A duplicate from another site by bg1:

FLYFSHR, his wife and I headed out at 4:00 A.M. Weather was looking iffy as we drove down, but at least there was no wind to speak of. As we drove up the dirt road to the high country I was relieved to see only a few scattered snow banks. We got to the lake and proceeded up the short trail in the cool misty air. There was a light drizzle, but no wind. Nice! We arrived at the lake to a serene, glassy surface. We all shoved off in different directions looking for the salvelinus fontinalis that inhabits this little gem. I hooked up quickly with a nice 2lb. male. I must have had a good little honey spot because I caught 4 in about a half hour. Then FLYFSHR got going and caught several including a healthy male that had great color. His wife got cold so she headed for the truck and after we caught a few more we both walked back to the truck for some lunch. We warmed up then headed back up for more. FLYFSHR found a hot jig and caught 7 or 8 so I swithed and caught 4 or 5 more. All said and done we caught 35 between us. He had to outdo me by catching one last one, giving him 18 to the net. It was a great day and the fish were super fat and healthy. They wintered well.

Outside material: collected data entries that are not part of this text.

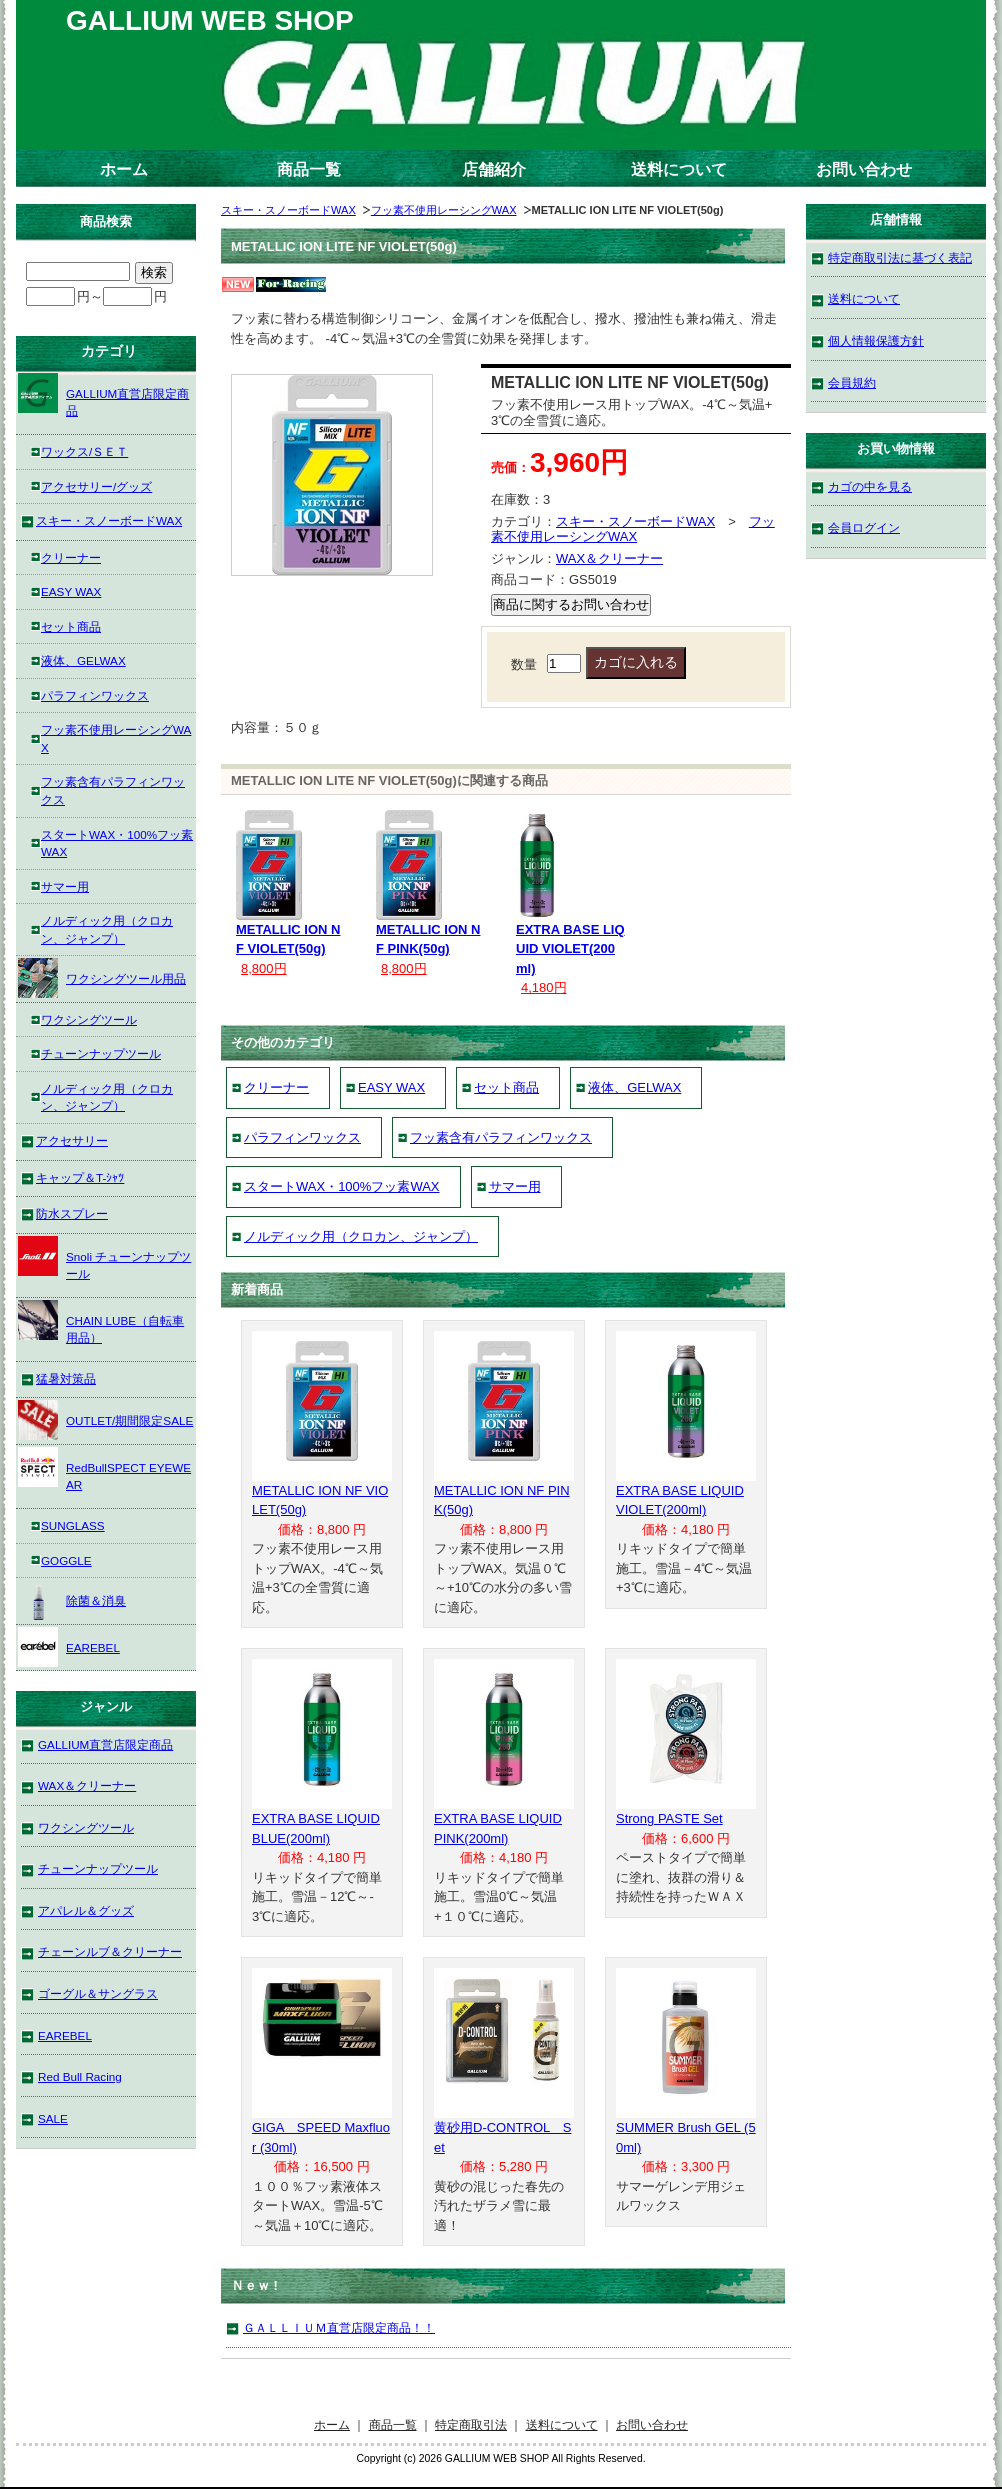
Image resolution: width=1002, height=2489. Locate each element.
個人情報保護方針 (876, 340)
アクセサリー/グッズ (96, 486)
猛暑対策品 (66, 1378)
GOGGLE (66, 1560)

What a way to start off the season. Big and healthy brookies eager to hit. Mutiple fish of 17 and 17 1/2" to hand.
To be out on the lake in the mist and rain without the "W" was actually very soothing.
A trip with those conditions and great company one could never forget.


----------



## MN transplant (Jan 4, 2009)

nice fish! where "abouts" were you....uintas, boulder,...utah?


----------



## .45 (Sep 21, 2007)

Somebody is looking a little _too_ comfortable to be fishing on a float tube in the rain.. 

Good job on the fishing, report and the pictures !!

Thanks for sharing !!


----------



## REPETER (Oct 3, 2007)

I'm drooling all over my keyboard. Looks like a very fine time. I would be afraid of lightning out in the lake like that. :shock:


----------



## Nor-tah (Dec 16, 2007)

I really missed out!! Wish I could have made it! Awesome pics, thanks for taking the time to take em!! Hope to get out with you guys soon.


----------



## LOAH (Sep 29, 2007)

They're putting on weight!

They look awesome. Wow.

Great job guys.


----------



## flyguy7 (Sep 16, 2007)

very nice specks you guys tied into!


----------



## FLYFSHR (Apr 16, 2008)

MN transplant said:


> nice fish! where "abouts" were you....uintas, boulder,...utah?


Down south was the destination



REPETER said:


> I would be afraid of lightning out in the lake like that. :shock:


Nothing to worry about. There wasn't a single lightning strike nor thunder heard all day.


----------



## neverdrawn (Jan 3, 2009)

Beautiful fish, beautiful scenery and a visit from the green eyed monster for me. Hope and pray I can return soon to the blessed place! Great job and pics. Congrats


----------



## Utahgreenhead (Apr 28, 2009)

Great pictures guys. Man that looks like fun.


----------



## FLYFSHR (Apr 16, 2008)

Thanks for the comments guys.
I have a good feeling about this year in the high alpines. Hopefully most lakes faired ok. 
We had a pretty good water year with somewhat minimal temps overall.


----------